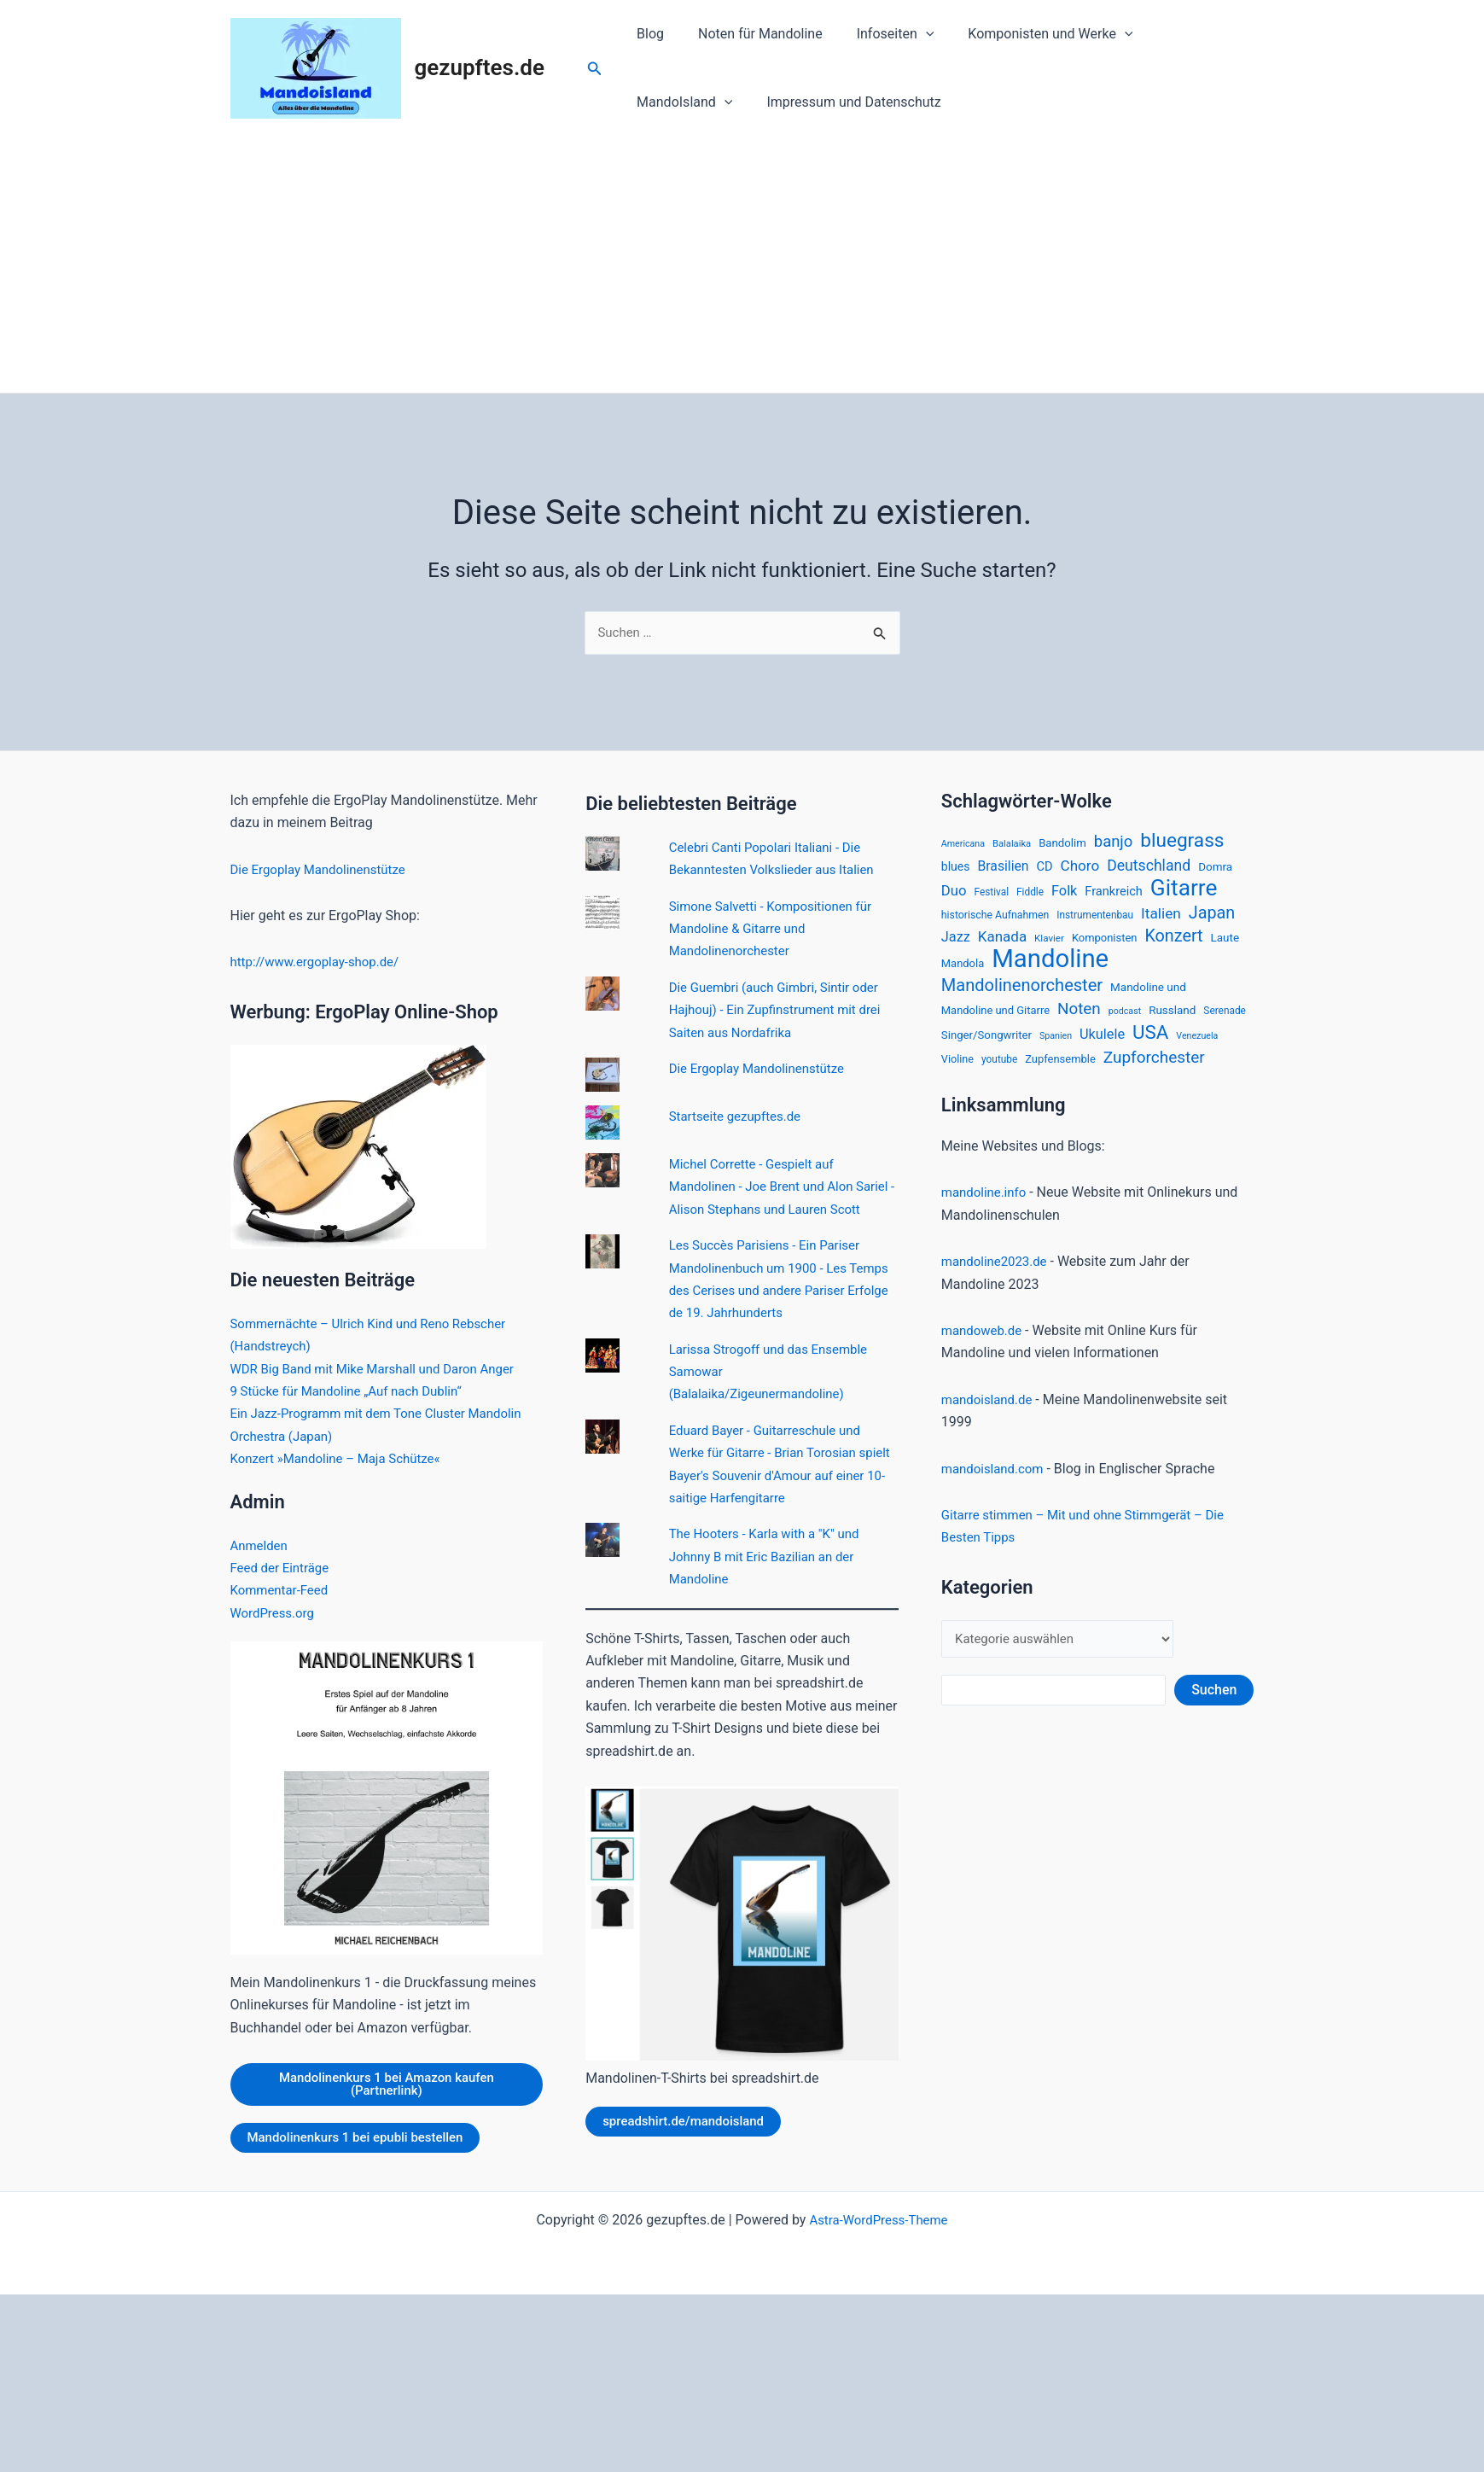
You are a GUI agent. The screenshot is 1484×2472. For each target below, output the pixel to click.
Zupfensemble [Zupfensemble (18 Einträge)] (1060, 1073)
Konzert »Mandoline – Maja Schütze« (343, 1460)
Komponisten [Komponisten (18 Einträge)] (1105, 945)
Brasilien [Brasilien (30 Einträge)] (1002, 870)
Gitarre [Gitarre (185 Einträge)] (1184, 893)
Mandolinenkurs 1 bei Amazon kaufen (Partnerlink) (386, 2087)
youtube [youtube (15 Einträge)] (999, 1074)
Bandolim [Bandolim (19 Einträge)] (1062, 845)
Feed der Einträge (283, 1569)
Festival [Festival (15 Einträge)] (991, 897)
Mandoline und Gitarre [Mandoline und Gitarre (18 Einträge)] (995, 1021)
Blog (647, 34)
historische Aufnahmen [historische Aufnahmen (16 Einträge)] (995, 921)
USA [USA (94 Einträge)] (1150, 1045)
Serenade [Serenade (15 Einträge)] (1224, 1022)
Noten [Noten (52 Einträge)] (1079, 1020)
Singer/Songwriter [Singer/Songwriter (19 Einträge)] (986, 1047)
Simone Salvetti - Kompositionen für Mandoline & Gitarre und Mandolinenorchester (777, 929)
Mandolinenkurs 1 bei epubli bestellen (363, 2141)
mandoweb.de (984, 1346)
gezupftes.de (479, 67)
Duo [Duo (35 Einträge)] (954, 896)
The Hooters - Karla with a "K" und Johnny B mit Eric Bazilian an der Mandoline (771, 1581)
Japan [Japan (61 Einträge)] (1212, 919)
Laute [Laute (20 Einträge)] (1225, 945)
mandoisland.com (995, 1483)
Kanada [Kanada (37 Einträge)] (1002, 944)
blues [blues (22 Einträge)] (955, 870)
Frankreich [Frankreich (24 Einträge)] (1114, 896)
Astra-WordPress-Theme (879, 2228)
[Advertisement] (742, 264)
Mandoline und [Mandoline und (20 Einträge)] (1148, 998)
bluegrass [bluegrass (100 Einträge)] (1182, 843)
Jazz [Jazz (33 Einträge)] (955, 944)
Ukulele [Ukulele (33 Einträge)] (1102, 1047)
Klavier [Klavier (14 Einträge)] (1049, 946)
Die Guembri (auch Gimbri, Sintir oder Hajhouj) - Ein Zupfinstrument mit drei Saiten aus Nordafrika (782, 1011)
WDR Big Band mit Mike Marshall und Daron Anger (382, 1369)
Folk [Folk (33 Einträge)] (1064, 896)
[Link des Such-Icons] (594, 68)
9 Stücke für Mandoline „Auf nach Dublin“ (354, 1393)
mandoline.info (986, 1207)
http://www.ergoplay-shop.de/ (320, 963)
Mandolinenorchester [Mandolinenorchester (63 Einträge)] (1022, 996)
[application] (908, 34)
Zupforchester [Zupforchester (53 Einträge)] (1154, 1072)
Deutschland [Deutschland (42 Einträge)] (1148, 869)
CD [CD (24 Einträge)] (1045, 870)
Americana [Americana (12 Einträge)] (963, 846)
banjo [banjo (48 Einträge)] (1113, 844)
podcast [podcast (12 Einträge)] (1125, 1022)
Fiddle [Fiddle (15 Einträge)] (1030, 897)
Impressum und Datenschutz (720, 102)
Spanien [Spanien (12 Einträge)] (1055, 1048)
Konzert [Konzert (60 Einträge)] (1173, 943)
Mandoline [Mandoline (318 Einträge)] (1050, 968)
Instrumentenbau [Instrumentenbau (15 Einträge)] (1094, 921)
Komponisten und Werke (1026, 34)
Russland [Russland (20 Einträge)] (1172, 1021)
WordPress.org (275, 1614)
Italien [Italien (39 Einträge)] (1161, 919)
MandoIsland (1183, 34)
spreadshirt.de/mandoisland (688, 2145)
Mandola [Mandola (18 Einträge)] (962, 972)
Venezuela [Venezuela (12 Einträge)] (1197, 1048)
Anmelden (261, 1546)
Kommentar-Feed (282, 1591)
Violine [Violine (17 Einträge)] (957, 1073)
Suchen (1214, 1707)
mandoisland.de (990, 1414)
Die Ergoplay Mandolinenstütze (324, 870)
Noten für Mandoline (750, 34)
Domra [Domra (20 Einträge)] (1215, 870)
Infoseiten (878, 34)
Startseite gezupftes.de (739, 1118)
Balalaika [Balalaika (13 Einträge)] (1011, 846)
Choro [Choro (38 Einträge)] (1080, 869)
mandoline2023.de (998, 1276)
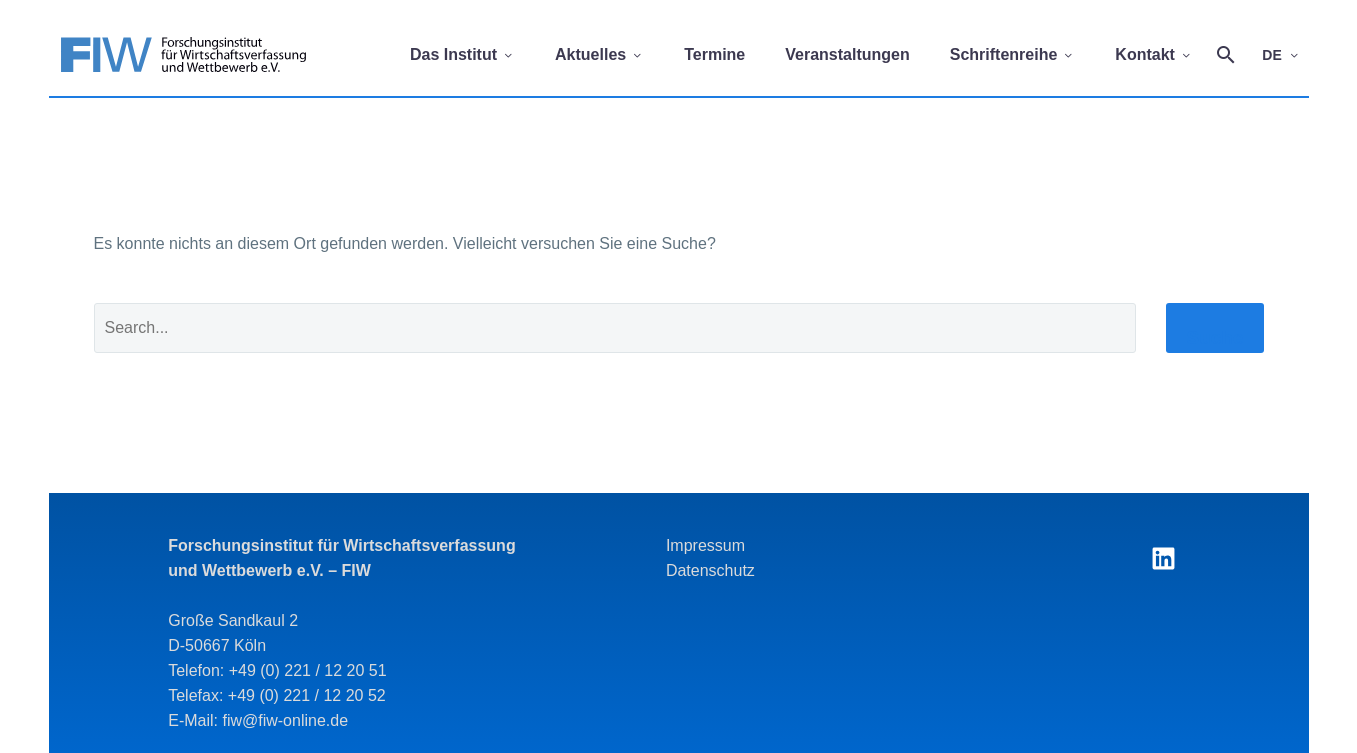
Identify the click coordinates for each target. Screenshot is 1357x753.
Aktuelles (599, 54)
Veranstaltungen (847, 54)
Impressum (705, 545)
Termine (714, 54)
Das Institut (462, 54)
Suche (1214, 337)
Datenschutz (710, 570)
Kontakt (1154, 54)
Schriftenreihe (1013, 54)
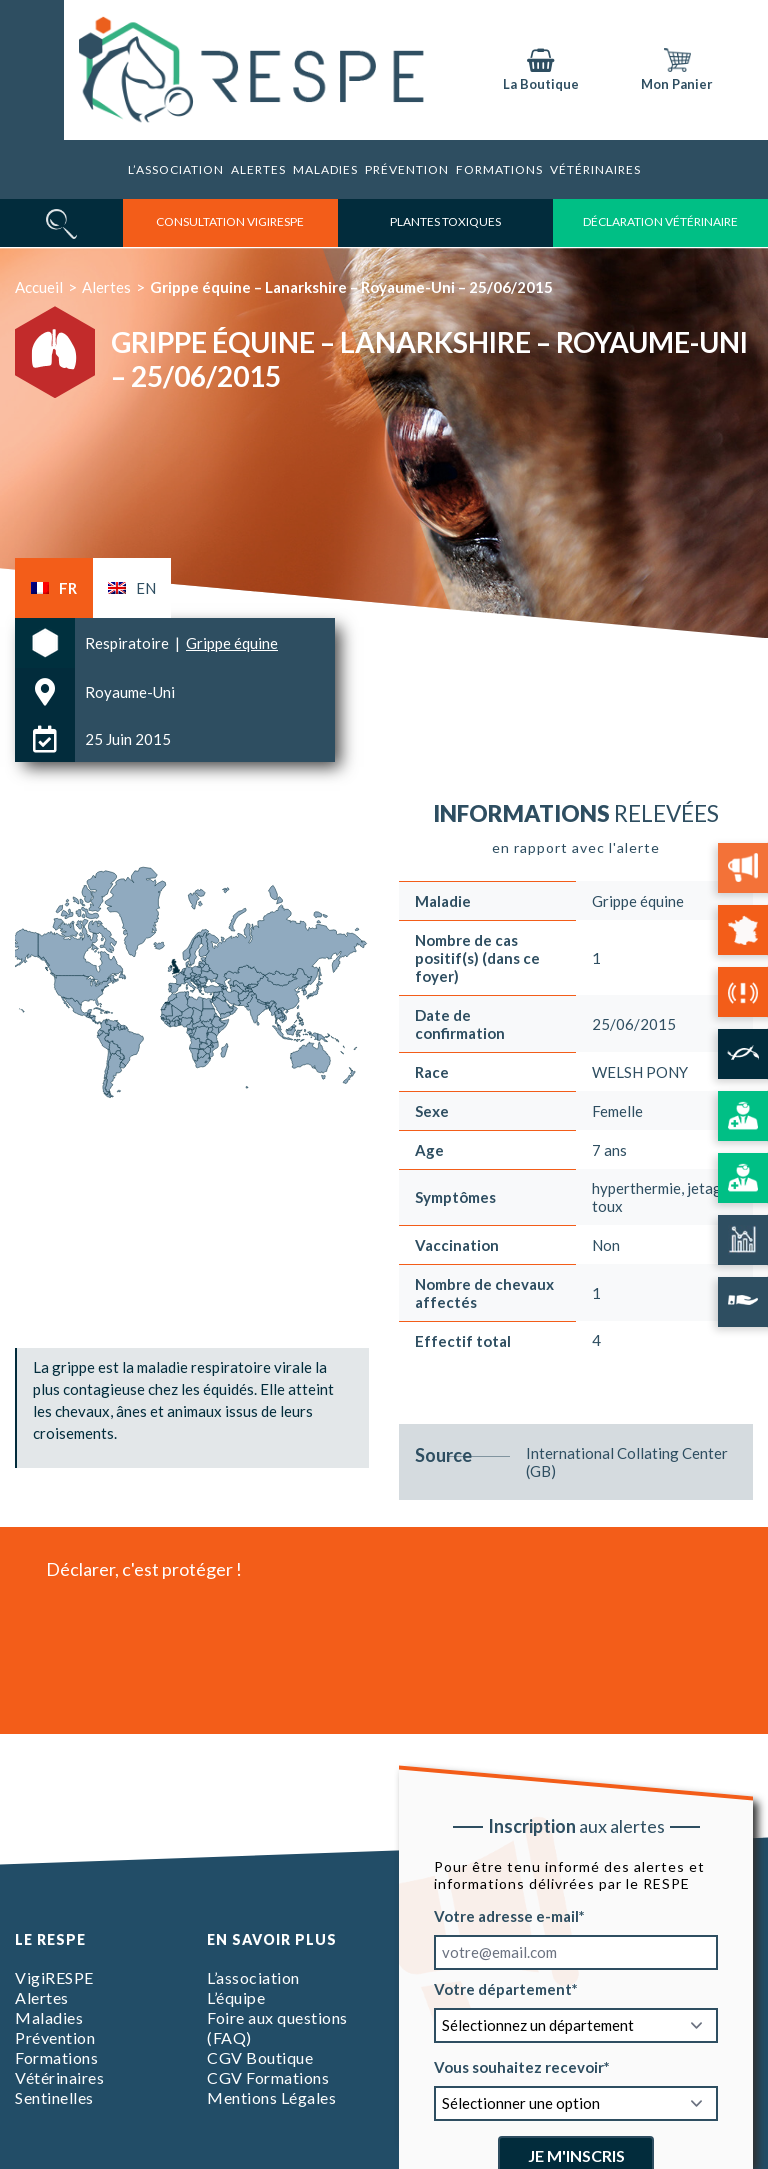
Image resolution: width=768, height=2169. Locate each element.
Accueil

================================

*Exercise prompt*.
Take the stretch of lines above from the one containing "Noten [Noten (52 Einträge)] (1079, 1020)" through the one containing "Astra-WordPress-Theme (879, 2228)" and repeat it exactly, adding no other line.

*Answer space*.
Noten [Noten (52 Einträge)] (1079, 1020)
Singer/Songwriter [Singer/Songwriter (19 Einträge)] (986, 1047)
Simone Salvetti - Kompositionen für Mandoline & Gitarre und Mandolinenorchester (777, 929)
Mandolinenkurs 1 bei epubli bestellen (363, 2141)
mandoweb.de (984, 1346)
gezupftes.de (479, 67)
Duo [Duo (35 Einträge)] (954, 896)
The Hooters - Karla with a "K" und Johnny B mit Eric Bazilian an der Mandoline (771, 1581)
Japan [Japan (61 Einträge)] (1212, 919)
Laute [Laute (20 Einträge)] (1225, 945)
mandoisland.com (995, 1483)
Kanada [Kanada (37 Einträge)] (1002, 944)
blues [blues (22 Einträge)] (955, 870)
Frankreich [Frankreich (24 Einträge)] (1114, 896)
Astra-WordPress-Theme (879, 2228)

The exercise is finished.